Whichever electives are available to you, take advantage of the opportunity to expand your skill set, develop relationships, and learn about the day-to-day to make sure a specialty is the right fit for you.
4. Taking a leadership role
Leadership roles may not necessarily be “scholarly pursuits” but will boost your professional development and look great on your resume. This is a way to feel more kinship with your program, while also potentially changing aspects that need improvement. Having a leadership role will teach you the people-management skills that you will inevitably encounter in the “real world” and provide networking opportunities with faculty in the program that make you stand out among the rest.
Being a leader does not necessarily mean you have to run for chief resident, which is a lot of responsibility. Becoming social chair and organizing events such as resident retreats or quarterly wellness events can be just as fulfilling. People will appreciate you for it!
Another great way to become a leader is by participating in your program’s annual residency recruitment or interview processes. You could also join a residency council, which often organizes events and provides opportunities for residents to share feedback. Taking on some form of leadership role shows your program you have a level of commitment and dedication to your colleagues and are an active participant in making things better.
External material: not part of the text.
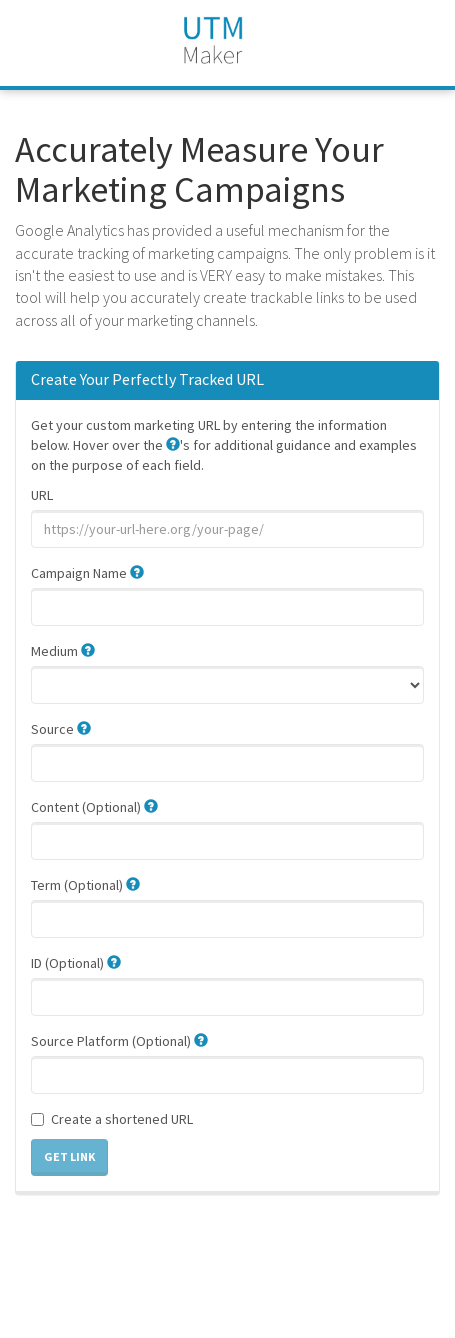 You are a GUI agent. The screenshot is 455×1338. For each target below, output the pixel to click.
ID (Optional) (76, 963)
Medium (63, 651)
Other than the examples listed here, there are so many more options available out there. In this digital age, many residents are using social media to educate and connect with the public. There are resident physicians who run medical or medical-adjacent podcasts.
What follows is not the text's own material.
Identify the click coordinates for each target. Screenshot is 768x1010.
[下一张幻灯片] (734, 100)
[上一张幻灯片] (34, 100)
As you can see, the definition of scholarly pursuits can vary greatly and include many different aspects of professional development. There are many opportunities for scholarly pursuits built into residency and outside of residency that are available to residents. The time spent outside of residency dedicated to these pursuits ultimately depends on your professional goals and personal passions. Building relationships with upper-level residents, peers, and faculty mentors can guide you along the way, as well as help you gauge what amount of scholarly activity is realistic with your limited time. Ultimately, the best part is you can pursue what most aligns with your personal interests and goals!